What needs to be done: In the entries below, find every line holding the string "Anda" and collect it.

──────

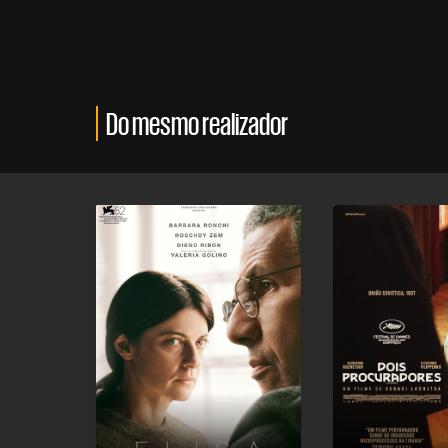
Do mesmo realizador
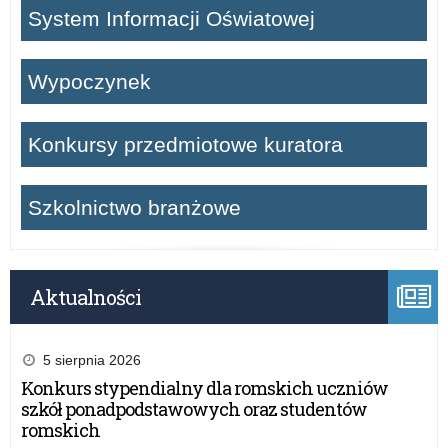
System Informacji Oświatowej
Wypoczynek
Konkursy przedmiotowe kuratora
Szkolnictwo branżowe
Aktualności
5 sierpnia 2026
Konkurs stypendialny dla romskich uczniów
szkół ponadpodstawowych oraz studentów
romskich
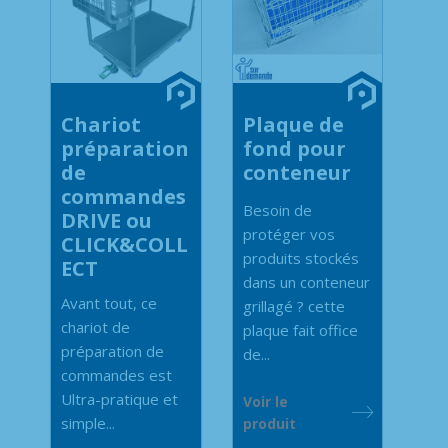
Chariot
Plaque de
préparation
fond pour
de
conteneur
commandes
Besoin de
DRIVE ou
protéger vos
CLICK&COLL
produits stockés
ECT
dans un conteneur
Avant tout, ce
grillagé ? cette
chariot de
plaque fait office
préparation de
de...
commandes est
Ultra-pratique et
Voir le
simple...
produit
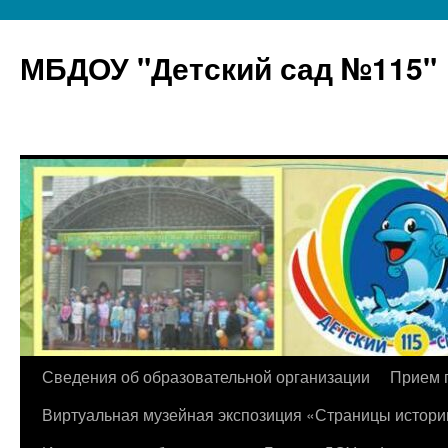
МБДОУ "Детский сад №115"
Перейти
Сведения об образовательной организации
Прием 
к
Виртуальная музейная экспозиция «Страницы истори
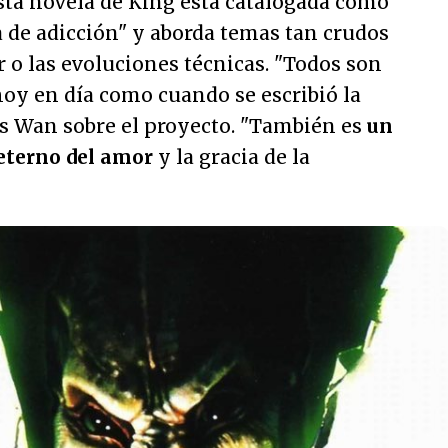
sta novela de King está catalogada como
a de adicción
" y aborda temas tan crudos
 o las evoluciones técnicas. "
Todos son
oy en día como cuando se escribió la
s Wan sobre el proyecto. "
También es
un
 eterno del amor
y la gracia de la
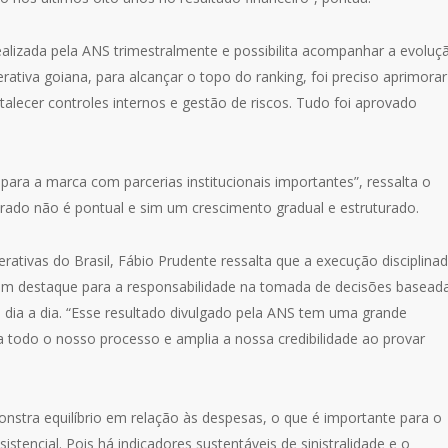
alizada pela ANS trimestralmente e possibilita acompanhar a evoluç
ativa goiana, para alcançar o topo do ranking, foi preciso aprimorar
alecer controles internos e gestão de riscos. Tudo foi aprovado
ara a marca com parcerias institucionais importantes”, ressalta o
rado não é pontual e sim um crescimento gradual e estruturado.
erativas do Brasil, Fábio Prudente ressalta que a execução disciplina
com destaque para a responsabilidade na tomada de decisões basead
o dia a dia. “Esse resultado divulgado pela ANS tem uma grande
 todo o nosso processo e amplia a nossa credibilidade ao provar
onstra equilíbrio em relação às despesas, o que é importante para o
stencial. Pois há indicadores sustentáveis de sinistralidade e o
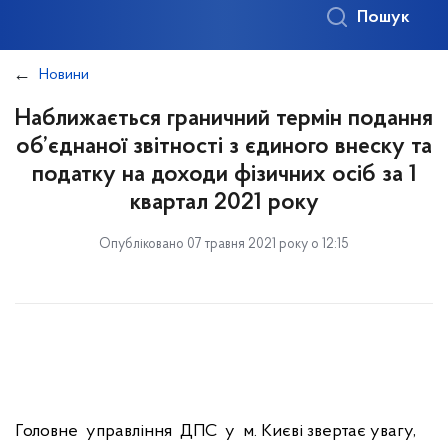
Пошук
Новини
Наближається граничний термін подання
об’єднаної звітності з єдиного внеску та
податку на доходи фізичних осіб за 1
квартал 2021 року
Опубліковано 07 травня 2021 року о 12:15
Головне управління ДПС у м. Києві звертає увагу,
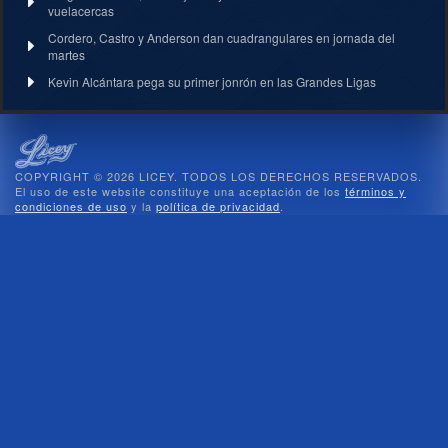
vuelacercas
Cordero, Castro y Anderson dan cuadrangulares en jornada del
martes
Kevin Alcántara pega su primer jonrón en las Grandes Ligas
COPYRIGHT © 2026 LICEY. TODOS LOS DERECHOS RESERVADOS.
El uso de este website constituye una aceptación de los
términos y
condiciones de uso
y la
política de privacidad
.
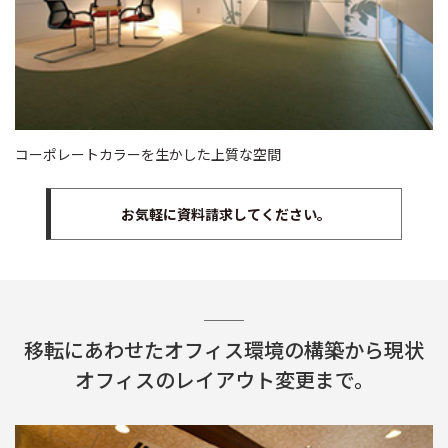
コーポレートカラーを生かした上質な空間
お気軽に資料請求してください。
移転にあわせたオフィス環境の構築から
現状
オフィスのレイアウト変更まで。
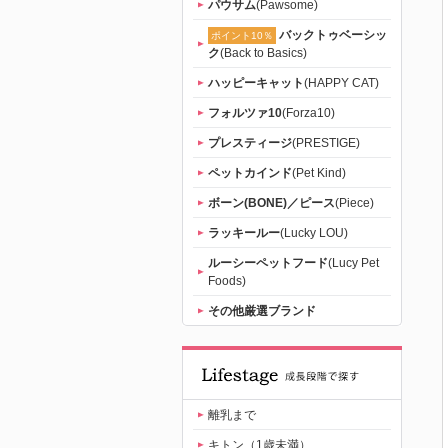
パウサム
(Pawsome)
バックトゥベーシッ
ポイント10％
ク
(Back to Basics)
ハッピーキャット
(HAPPY CAT)
フォルツァ10
(Forza10)
プレスティージ
(PRESTIGE)
ペットカインド
(Pet Kind)
ボーン(BONE)／ピース
(Piece)
ラッキールー
(Lucky LOU)
ルーシーペットフード
(Lucy Pet
Foods)
その他厳選ブランド
離乳まで
キトン（1歳未満）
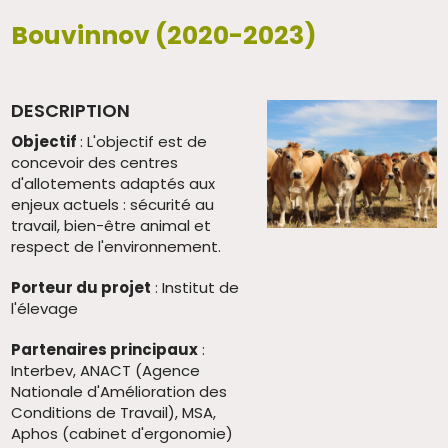
Bouvinnov (2020-2023)
DESCRIPTION
Objectif
: L'objectif est de
concevoir des centres
d'allotements adaptés aux
enjeux actuels : sécurité au
travail, bien-être animal et
respect de l'environnement.
Porteur du projet
: Institut de
l'élevage
Partenaires principaux
:
Interbev, ANACT (Agence
Nationale d'Amélioration des
Conditions de Travail), MSA,
Aphos (cabinet d'ergonomie)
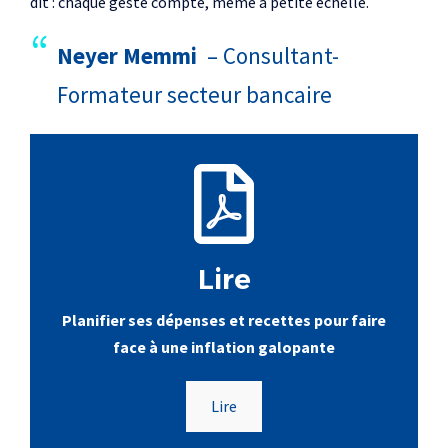
dit : chaque geste compte, même à petite échelle.
Neyer Memmi
– Consultant-
Formateur secteur bancaire
Lire
Planifier ses dépenses et recettes pour faire
face à une inflation galopante
Lire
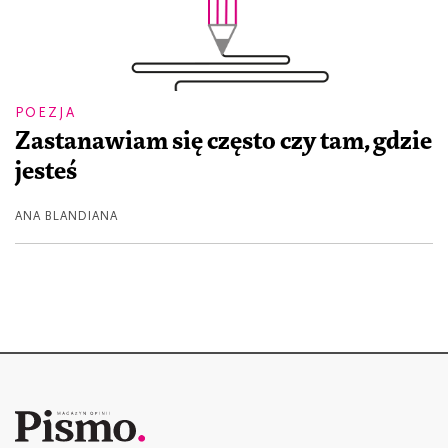
POEZJA
Zastanawiam się często czy tam, gdzie
jesteś
ANA BLANDIANA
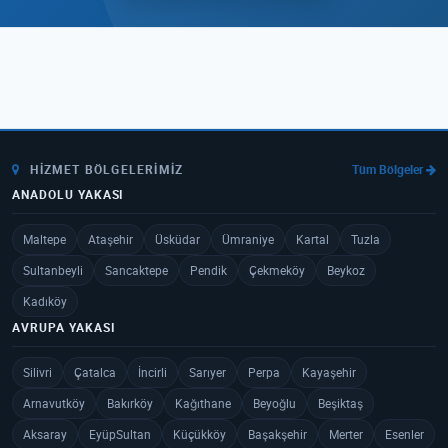
HIZMET BÖLGELERIMIZ
Tüm Bölgeler
ANADOLU YAKASI
Maltepe
Ataşehir
Üsküdar
Ümraniye
Kartal
Tuzla
Sultanbeyli
Sancaktepe
Pendik
Çekmeköy
Beykoz
Kadıköy
AVRUPA YAKASI
Silivri
Çatalca
İncirli
Sarıyer
Perpa
Kayaşehir
Arnavutköy
Bakırköy
Kağıthane
Beyoğlu
Beşiktaş
Aksaray
EyüpSultan
Küçükköy
Başakşehir
Merter
Esenler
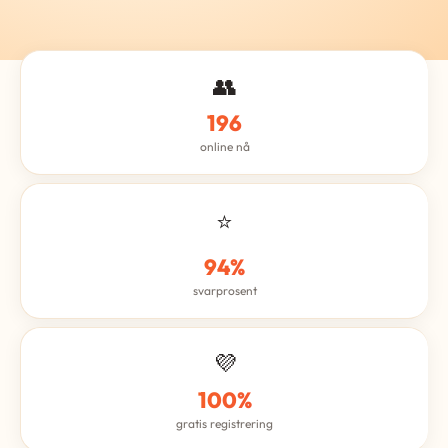
👥
196
online nå
⭐
94%
svarprosent
💜
100%
gratis registrering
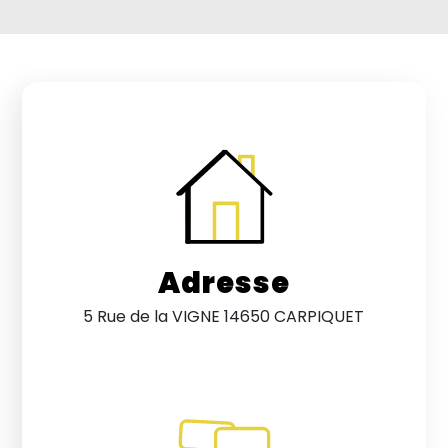
Adresse
5 Rue de la VIGNE 14650 CARPIQUET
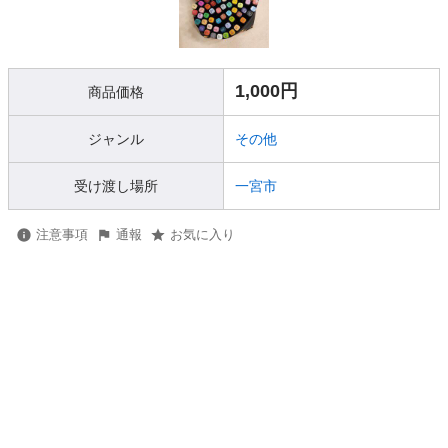
1,000円
商品価格
ジャンル
その他
受け渡し場所
一宮市
注意事項
通報
お気に入り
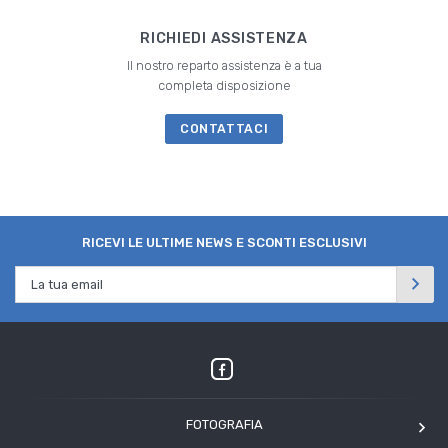
RICHIEDI ASSISTENZA
Il nostro reparto assistenza è a tua
completa disposizione
CONTATTACI
RICEVI LE ULTIME NEWS E SCONTI ESCLUSIVI
FOTOGRAFIA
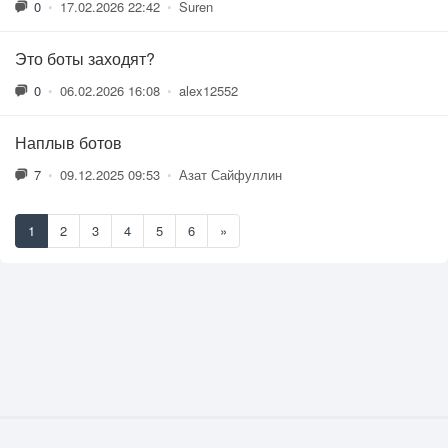
0
•
17.02.2026 22:42
•
Suren
Это боты заходят?
0
•
06.02.2026 16:08
•
alex12552
Наплыв ботов
7
•
09.12.2025 09:53
•
Азат Сайфуллин
1
2
3
4
5
6
»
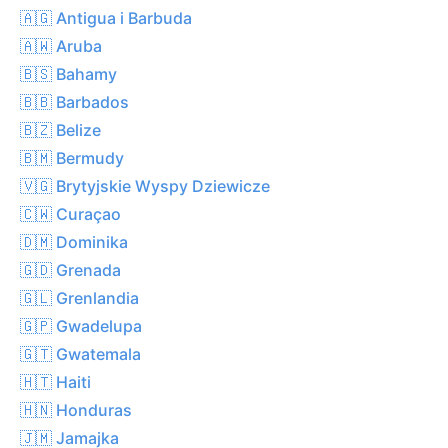
🇦🇬 Antigua i Barbuda
🇦🇼 Aruba
🇧🇸 Bahamy
🇧🇧 Barbados
🇧🇿 Belize
🇧🇲 Bermudy
🇻🇬 Brytyjskie Wyspy Dziewicze
🇨🇼 Curaçao
🇩🇲 Dominika
🇬🇩 Grenada
🇬🇱 Grenlandia
🇬🇵 Gwadelupa
🇬🇹 Gwatemala
🇭🇹 Haiti
🇭🇳 Honduras
🇯🇲 Jamajka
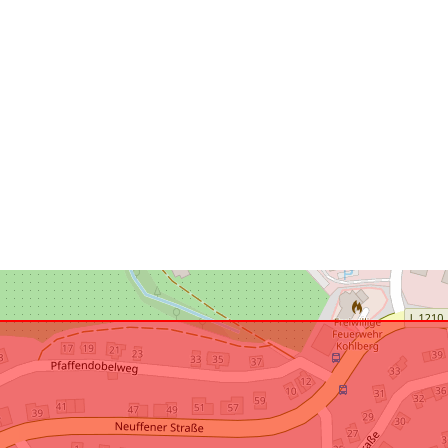
Vastab:
uriRef:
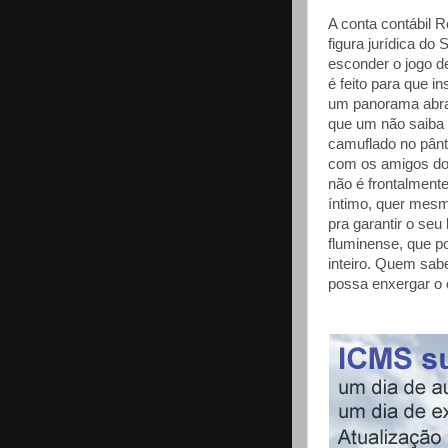
A conta contábil R
figura jurídica do 
esconder o jogo de
é feito para que i
um panorama abrang
que um não saiba 
camuflado no pânt
com os amigos do 
não é frontalment
íntimo, quer mesmo
pra garantir o seu
fluminense, que p
inteiro. Quem sab
possa enxergar o 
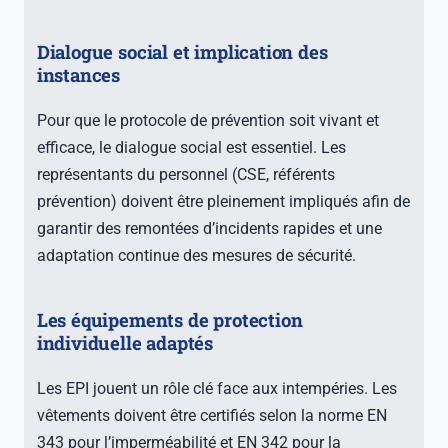
Dialogue social et implication des
instances
Pour que le protocole de prévention soit vivant et
efficace, le dialogue social est essentiel. Les
représentants du personnel (CSE, référents
prévention) doivent être pleinement impliqués afin de
garantir des remontées d’incidents rapides et une
adaptation continue des mesures de sécurité.
Les équipements de protection
individuelle adaptés
Les EPI jouent un rôle clé face aux intempéries. Les
vêtements doivent être certifiés selon la norme EN
343 pour l’imperméabilité et EN 342 pour la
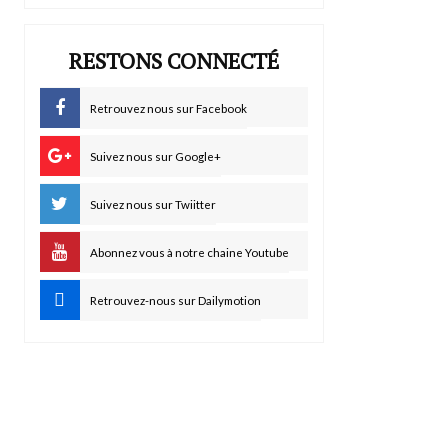
RESTONS CONNECTÉ
Retrouvez nous sur Facebook
Suivez nous sur Google+
Suivez nous sur Twiitter
Abonnez vous à notre chaine Youtube
Retrouvez-nous sur Dailymotion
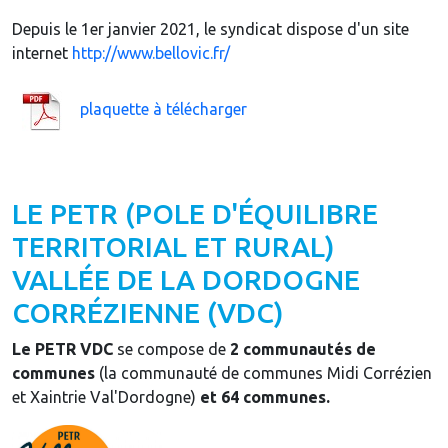
Depuis le 1er janvier 2021, le syndicat dispose d'un site
internet
http://www.bellovic.fr/
plaquette à télécharger
LE PETR (POLE D'ÉQUILIBRE
TERRITORIAL ET RURAL)
VALLÉE DE LA DORDOGNE
CORRÉZIENNE (VDC)
Le PETR VDC
se compose de
2 communautés de
communes
(la communauté de communes Midi Corrézien
et Xaintrie Val'Dordogne)
et 64 communes.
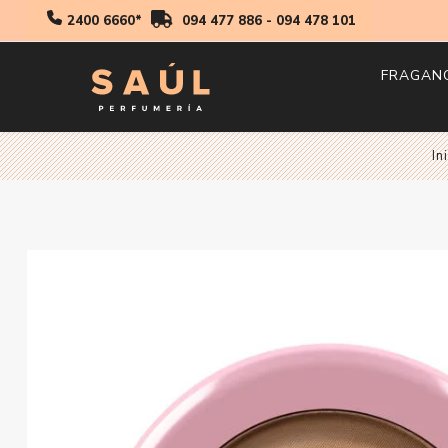
2400 6660*
094 477 886
-
094 478 101
FRAGAN
Hombr
In
Mujer
Niños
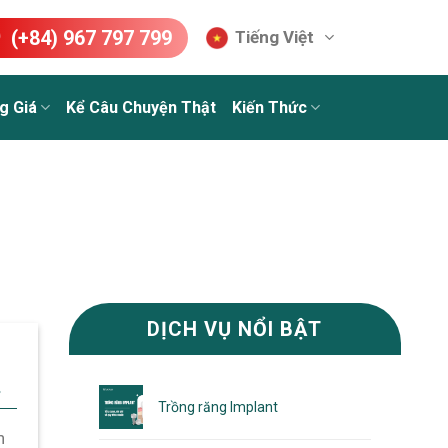
(+84) 967 797 799
Tiếng Việt
g Giá
Kể Câu Chuyện Thật
Kiến Thức
DỊCH VỤ NỔI BẬT
Trồng răng Implant
h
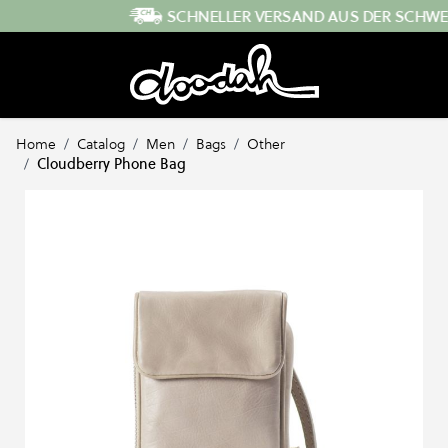
Direkt zum Inhalt
SCHNELLER VERSAND AUS DER SCHWEIZ
…
Home
/
Catalog
/
Men
/
Bags
/
Other
/
Cloudberry Phone Bag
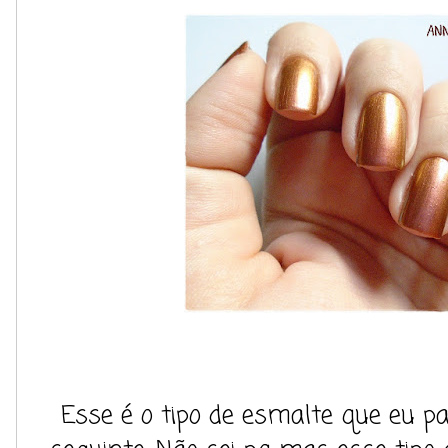
Esse é o tipo de esmalte que eu pa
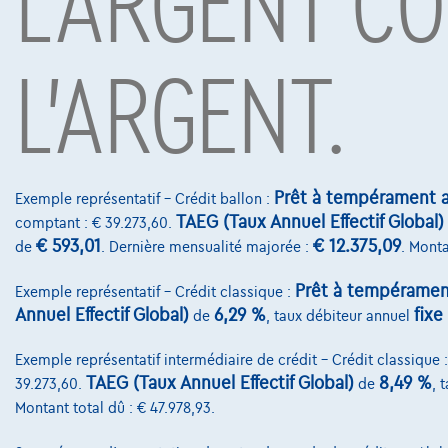
L'ARGENT CO
Sous réserve d’acceptation de votre demande de crédit 
Mobility S.A., agent in bijkomstige hoedanigheid, Boule
L'ARGENT.
Contact
info@touringcar
Prêt à tempérament a
Avenue Roi Alber
Exemple représentatif – Crédit ballon :
TAEG (Taux Annuel Effectif Global)
comptant : € 39.273,60.
1000 Bruxelles
€ 593,01
€ 12.375,09
de
. Dernière mensualité majorée :
. Monta
Prêt à tempéramen
Exemple représentatif – Crédit classique :
Annuel Effectif Global)
6,29 %
fixe
de
, taux débiteur annuel
Exemple représentatif intermédiaire de crédit – Crédit classique 
TAEG (Taux Annuel Effectif Global)
8,49 %
39.273,60.
de
, 
Montant total dû : € 47.978,93.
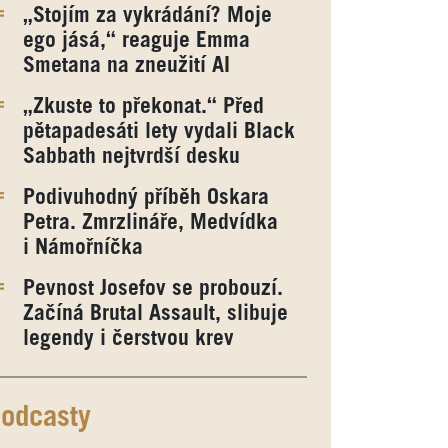
„Stojím za vykrádání? Moje
ego jásá,“ reaguje Emma
Smetana na zneužití AI
„Zkuste to překonat.“ Před
pětapadesáti lety vydali Black
Sabbath nejtvrdší desku
Podivuhodný příběh Oskara
Petra. Zmrzlináře, Medvídka
i Námořníčka
Pevnost Josefov se probouzí.
Začíná Brutal Assault, slibuje
legendy i čerstvou krev
odcasty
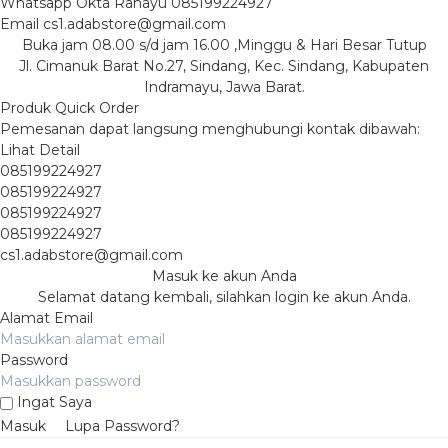
Whatsapp
Okta Rahayu
085199224927
Email
cs1.adabstore@gmail.com
Buka jam 08.00 s/d jam 16.00 ,Minggu & Hari Besar Tutup
Jl. Cimanuk Barat No.27, Sindang, Kec. Sindang, Kabupaten
Indramayu, Jawa Barat.
Produk Quick Order
Pemesanan dapat langsung menghubungi kontak dibawah:
Lihat Detail
085199224927
085199224927
085199224927
085199224927
cs1.adabstore@gmail.com
Masuk ke akun Anda
Selamat datang kembali, silahkan login ke akun Anda.
Alamat Email
Password
Ingat Saya
Masuk
Lupa Password?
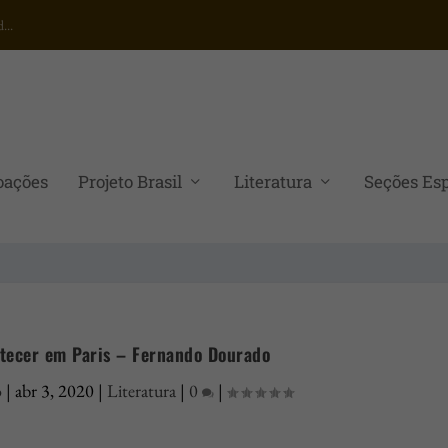
...
oações
Projeto Brasil
Literatura
Seções Esp
tecer em Paris – Fernando Dourado
o
|
abr 3, 2020
|
Literatura
|
0
|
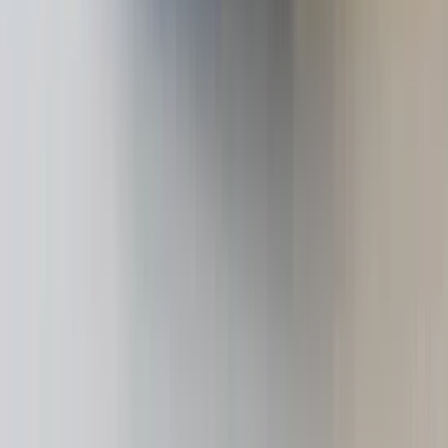
3 weken geleden
T Parts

──────

Response area:
Masuk ke akun Anda
Selamat datang kembali, silahkan login ke akun Anda.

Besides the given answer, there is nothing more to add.